Photoinduced Radical Persistent Luminescence in Semialiphatic Polyimide System with Temperature and Humidity Resistance

Abstract Organic persistent luminescence (pL) systems with photoresponsive dynamic features have valuable applications in the fields of data encryption, anticounterfeiting, and bioimaging. Photoinduced radical luminescent materials have a unique luminous mechanism with the potential to achieve dynamic pL. It is extremely challenging to obtain radical pL under ambient conditions; on account of it, it is unstable in air. Herein, a new semialiphatic polyimide‐based polymer (A0) is developed, which can achieve dynamic pL through reversible conversion of radical under photoexcitation.
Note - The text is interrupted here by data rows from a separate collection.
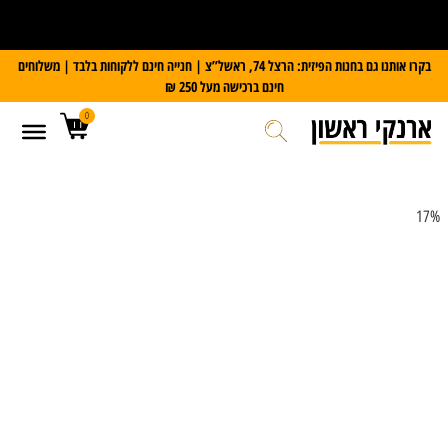
על כל מזוודת Slazenger
קבלו משקל דיגיטלי במתנה
בקרו אותנו גם בחנות הפיזית: הרצל 74, ראשל”צ | חנייה חינם ללקוחות בלבד | משלוחים
חינם ברכישה מעל 250 ₪
0
17%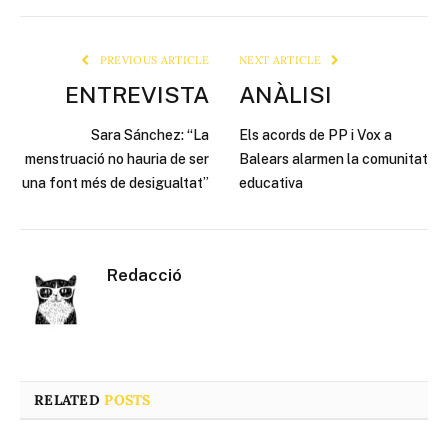
Link
PREVIOUS ARTICLE
NEXT ARTICLE
ENTREVISTA
ANÀLISI
Sara Sánchez: “La
Els acords de PP i Vox a
menstruació no hauria de ser
Balears alarmen la comunitat
una font més de desigualtat”
educativa
Redacció
RELATED
POSTS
A “joint–donor–spacer–acceptor” molecular design strategy is applied to effectively modulate the intramolecular charge‐transfer and charge‐transfer complex interactions, resulting in effective protection of the radical generated under photoirradiation. Meanwhile, polyimide‐based polymers of A1–A4 are obtained by doping different amine‐containing fluorescent dyes to modulate the dynamic afterglow color from green to red via the triplet to singlet Förster resonance energy‐transfer pathway. Notably, benefiting from the structural characteristics of the polyimide‐based polymer, A0–A4 have excellent processability, thermal stability, and mechanical properties and can be applied directly in extreme environments such as high temperatures and humidity.